# Task item:
Only one stretch of the listing below is wanted: the line with "WordPress multilingual" and all lines after it. Reproduce that stretch exactly.

# Dataset records:
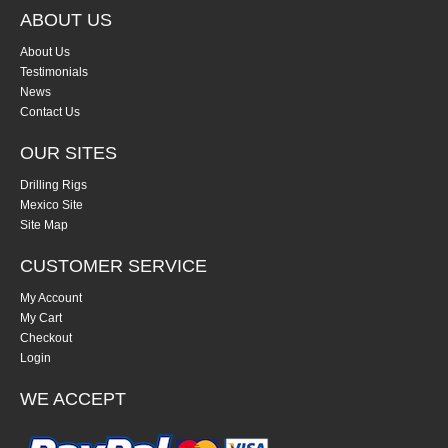
ABOUT US
About Us
Testimonials
News
Contact Us
OUR SITES
Drilling Rigs
Mexico Site
Site Map
CUSTOMER SERVICE
My Account
My Cart
Checkout
Login
WE ACCEPT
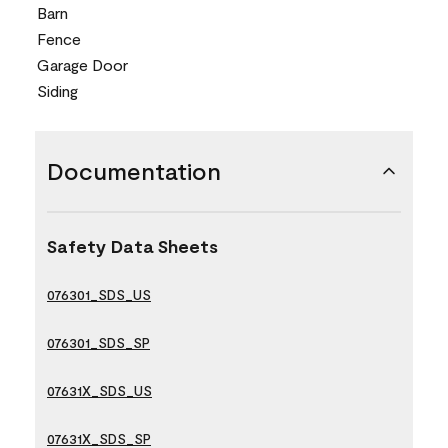
Barn
Fence
Garage Door
Siding
Documentation
Safety Data Sheets
076301_SDS_US
076301_SDS_SP
07631X_SDS_US
07631X_SDS_SP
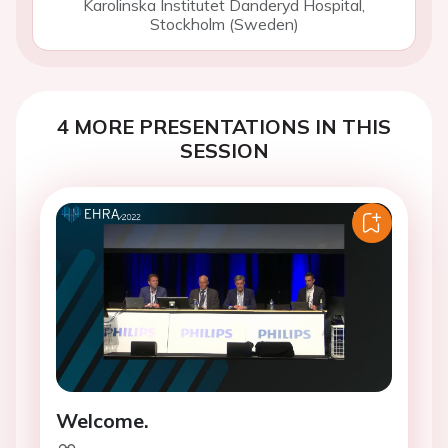
Karolinska Institutet Danderyd Hospital,
Stockholm (Sweden)
4 MORE PRESENTATIONS IN THIS
SESSION
Welcome.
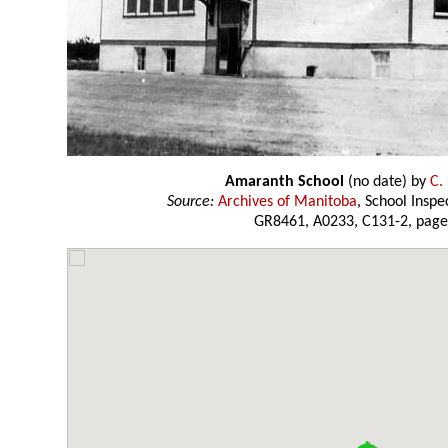
Amaranth School
(no date) by
C.
Source:
Archives of Manitoba
, School Insp
GR8461, A0233, C131-2, page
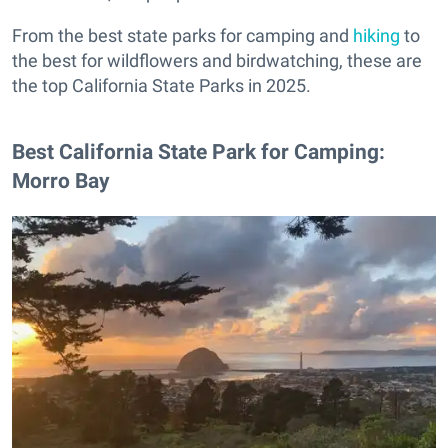
From the best state parks for camping and
hiking
to
the best for wildflowers and birdwatching, these are
the top California State Parks in 2025.
Best California State Park for Camping:
Morro Bay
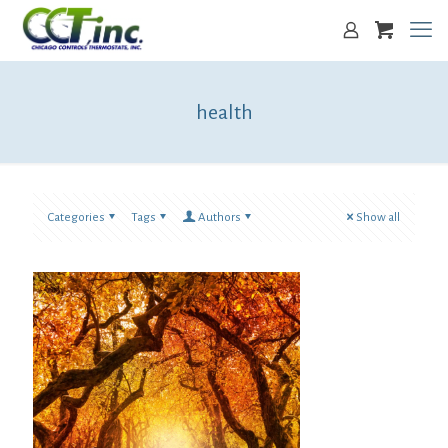
health
Categories
Tags
Authors
Show all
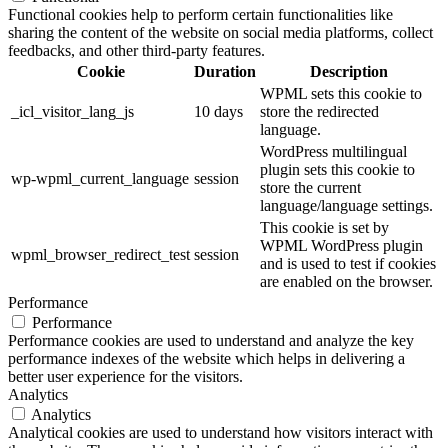
Functional cookies help to perform certain functionalities like
sharing the content of the website on social media platforms, collect
feedbacks, and other third-party features.
Cookie
Duration
Description
WPML sets this cookie to
_icl_visitor_lang_js
10 days
store the redirected
language.
WordPress multilingual
plugin sets this cookie to
wp-wpml_current_language
session
store the current
language/language settings.
This cookie is set by
WPML WordPress plugin
wpml_browser_redirect_test
session
and is used to test if cookies
are enabled on the browser.
Performance
Performance
Performance cookies are used to understand and analyze the key
performance indexes of the website which helps in delivering a
better user experience for the visitors.
Analytics
Analytics
Analytical cookies are used to understand how visitors interact with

# Output for this task:
WordPress multilingual
plugin sets this cookie to
wp-wpml_current_language
session
store the current
language/language settings.
This cookie is set by
WPML WordPress plugin
wpml_browser_redirect_test
session
and is used to test if cookies
are enabled on the browser.
Performance
Performance
Performance cookies are used to understand and analyze the key
performance indexes of the website which helps in delivering a
better user experience for the visitors.
Analytics
Analytics
Analytical cookies are used to understand how visitors interact with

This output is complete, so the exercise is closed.